I noticed on Facebook that a few people had posted a list of the top ten most influential books they had read. A few of these listed the book Peace like a River by Leif Enger. And those who identified this book are people with whom I share similar sensibilities.
I'd never heard of it. I saw it was published in 2001, a time when I was not--as I recall it--living under a rock. I bought the book from Amazon and when the paperback arrived I noticed that the first pages were filled with beautiful words of support and praise for the novel.
The story is told from the perspective of a boy in North Dakota who has a sweet precocious sister a few years older, and a several years older brother. Their dad is a single parent who had a revelation while studying to be a doctor. The revelation was such that he quit studying to be a doctor and became a janitor. At that point his wife fled to Minneapolis. All this is background. Then something happens which causes the older brother to escape and the rest of the remaining family to try and find him.
Much of this book refers to the power of a superior being and the value of praying to that superior being. The father prays a good deal after his epiphany which had him leave the world of medicine. Very early in the book we read of another event that seems miraculous and a result of some super being's hand.
The story is engaging in parts. Reuben is the boy narrator and he can turn a phrase. His sister Swede is nothing short of delicious and the Dad, a wonderful man, and endearing. This said the book did not do it for me in the same way it did it for others.
I imagine the story is meant to be fantastic (in the sense of a fantasy) and not literal. Still too many parts of the plot don't fit and one character's whereabouts at the end ought to be a matter of concern and does not seem to be. Swede, Reuben, and Davy (the older brother) do not appear to be as bruised by their mother's fleeing as you would think they would be (though there is a reference to such bruising). The mother, despite some serious ongoings with her children, does not factor into the events. The story is set in 1962 and there appears to be a lot of wild west in it, even for North Dakota. Lots of folks on horseback and very remote towns. The remote towns would make sense in this part of the country, but not sure the absence of modernity. The Cuban Missile Crisis was 1962. John Glenn had already orbited the earth.
And then there is the suggestion throughout that a super being had a hand in the events, not so much predestination, but a responsiveness to prayer. I think this is dangerous stuff. I think we pray, if we do, to help ourselves feel whole and conduct ourselves respectful of the others in our universe--with sensitivity and love. I don't think we pray to get us out of a jam or even help us see the light to a right decision.
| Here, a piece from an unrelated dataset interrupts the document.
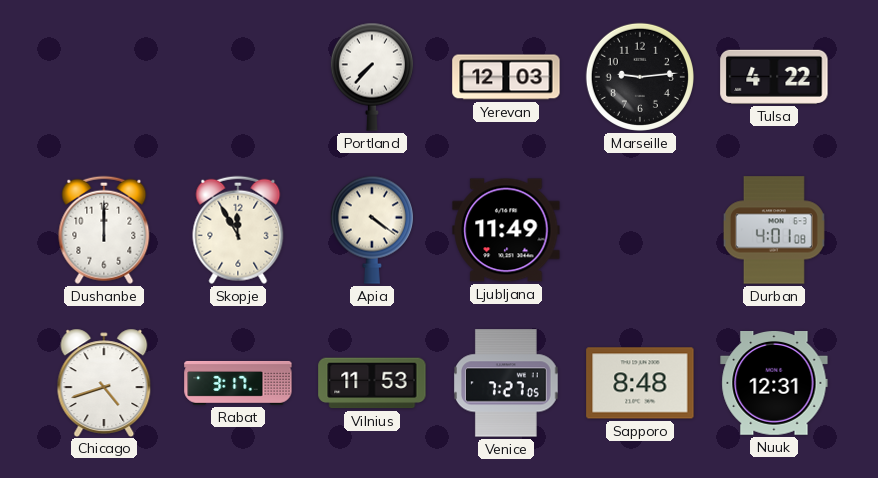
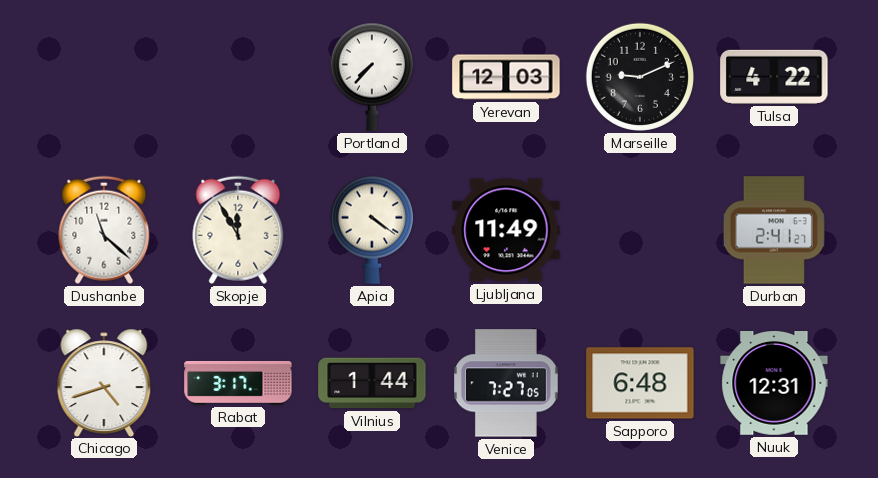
Marseille: 9:14 -> 9:11
Dushanbe: 12:00 -> 11:22
Durban: 4:01 -> 2:41
Vilnius: 11:53 -> 1:44
Sapporo: 8:48 -> 6:48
By feeling and being centered and sound, which may come from prayer--if one is a prayer--that might help one make decisions. But suggesting that there is merit in asking the Lord for directions is dangerous stuff. We have to make our own choices when we come to the fork.
I had the book on my desk at work while I was reading it. Two colleagues noticed it during that time and told me what a great book it was. I liked Peace Like a River, but can't recommend it as effusively. I had no problem putting it down. I am glad I read it to get to know Swede, the sister, and to read about rural North Dakota (even if it seemed more like 1862 than 1962). But the book would not be any where near my top ten list.